Einstein summation lets us write an algebric expression in index-notation and have numpy/pytorch/jax generate the most effiecient set of tensor operations to compute it.
The only cons is that it can be confusing and comes with a learning curve. Einsum is backend agnostic tho, i.e. it has identical calls whether we are using torch.einsum, jax.einsum or numpy.einsum.
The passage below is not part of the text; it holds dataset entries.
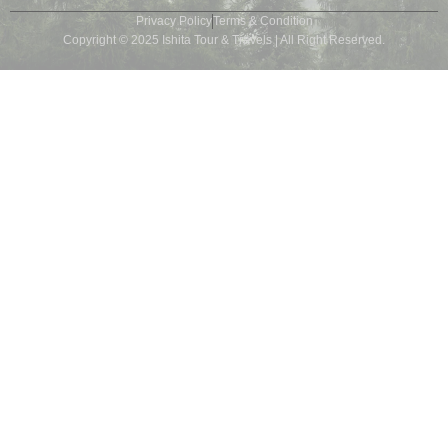
Privacy Policy
Terms & Condition
Copyright © 2025 Ishita Tour & Travels | All Right Reserved.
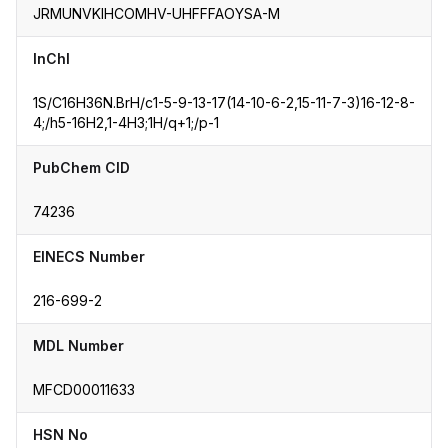
JRMUNVKIHCOMHV-UHFFFAOYSA-M
InChI
1S/C16H36N.BrH/c1-5-9-13-17(14-10-6-2,15-11-7-3)16-12-8-
4;/h5-16H2,1-4H3;1H/q+1;/p-1
PubChem CID
74236
EINECS Number
216-699-2
MDL Number
MFCD00011633
HSN No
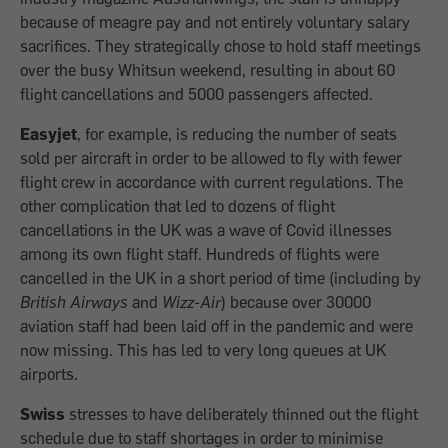
because of meagre pay and not entirely voluntary salary
sacrifices. They strategically chose to hold staff meetings
over the busy Whitsun weekend, resulting in about 60
flight cancellations and 5000 passengers affected.
Easyjet
, for example, is reducing the number of seats
sold per aircraft in order to be allowed to fly with fewer
flight crew in accordance with current regulations. The
other complication that led to dozens of flight
cancellations in the UK was a wave of Covid illnesses
among its own flight staff. Hundreds of flights were
cancelled in the UK in a short period of time (including by
British Airways
and
Wizz-Air
) because over 30000
aviation staff had been laid off in the pandemic and were
now missing. This has led to very long queues at UK
airports.
Swiss
stresses to have deliberately thinned out the flight
schedule due to staff shortages in order to minimise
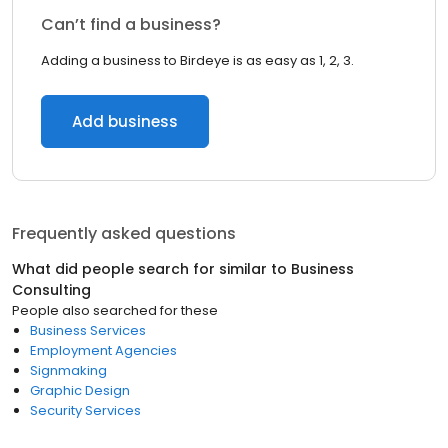
Can’t find a business?
Adding a business to Birdeye is as easy as 1, 2, 3.
Add business
Frequently asked questions
What did people search for similar to
Business
Consulting
People also searched for these
Business Services
Employment Agencies
Signmaking
Graphic Design
Security Services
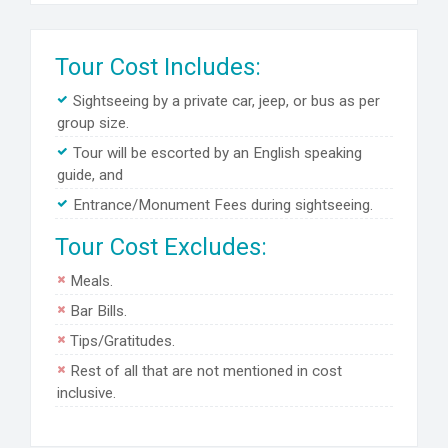
Tour Cost Includes:
Sightseeing by a private car, jeep, or bus as per
group size.
Tour will be escorted by an English speaking
guide, and
Entrance/Monument Fees during sightseeing.
Tour Cost Excludes:
Meals.
Bar Bills.
Tips/Gratitudes.
Rest of all that are not mentioned in cost
inclusive.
A walkthrough with common use cases:
Matrix Multiplication
import numpy as np
A = np.random.rand(3, 5)
B = np.random.rand(5, 2)
M = np.empty((3, 2))
for i in range(3):
for j in range(2):
total = 0
for k in range(5):
total += A[i, k] * B[k, j]
M[i, j] = total
Using einsum we can do the multiplication like this:
- ik : dimensions of matrix A
- kj : dimensions of matrix B
- ij : dimensions of matrix M
M = np.einsum('ik,kj->i,j', A, B)
Free Indices are the indices specified in the output. Summation indices are all
the other indices. Those that appear in the input argument but NOT
in the output
specification. So, i, j are the free indices and k is the summation index.
Example:
import numpy as np
a = np.random.rand(6)
b = np.random.rand(4)
outer = np.einsum('i,j->ij', a, b)
print(f"Using einsum: {outer}\n")
mat = np.empty((6,4))
for i in range(6):
for j in range(4):
total = 0
total += a[i] * b[j]
mat[i,j] = total
print(f"Using loops: {mat}\n")
Rules
- Repeating letters in different inputs means those values will be multiplied
and those products will be the output
- M = np.einsum(‘ik,kj->ij’, A, B)
- Omitting a letter means that axis will be summed
- x = np.ones(3)
- sum_x = np.einsum(‘i->’, x)
- We can return the unused axes in any order
- x = np.ones((5,4,3))
- np.einsum(‘ijk->kji’, x)
Operations
Permutation of Tensors
Transpose of a matrix
import torch
x = torch.rand((2, 3))
print(x)
out = torch.einsum('ij->ji', x)
print(f"Transpose: {out}")
tensor([[0.5600, 0.9810, 0.7717],
[0.1076, 0.1166, 0.8147]])
Transpose: tensor([[0.5600, 0.1076],
[0.9810, 0.1166],
[0.7717, 0.8147]])
Summation
import torch
x = torch.rand((2, 3))
print(x)
out = torch.einsum('ij->', x)
print(f"Summation: {out}")
tensor([[0.2053, 0.0860, 0.5769],
[0.8407, 0.0610, 0.0562]])
Summation: tensor(1.8262)
Column Sum
import torch
x = torch.rand((2, 3))
print(x)
out = torch.einsum('ij->j', x)
print(f"Column Sum: {out}")
tensor([[0.3466, 0.7609, 0.0815],
[0.2268, 0.6954, 0.8935]])
Column Sum: tensor([0.5734, 1.4562, 0.9750])
Row Sum
import torch
x = torch.rand((2, 3))
print(x)
out = torch.einsum('ij->i', x)
print(f"Row Sum: {out})
tensor([[0.8775, 0.3120, 0.6106],
[0.5312, 0.6179, 0.5185]])
Row Sum: tensor([1.8001, 1.6676])
Matrix Vector Multiplication
import torch
v = torch.rand((1, 3))
x = torch.rand((2, 3))
print(v)
print(x)
out = torch.einsum('ij, kj -> ik', x, v)
print(f"Matrix Vector Multiplication: {out}")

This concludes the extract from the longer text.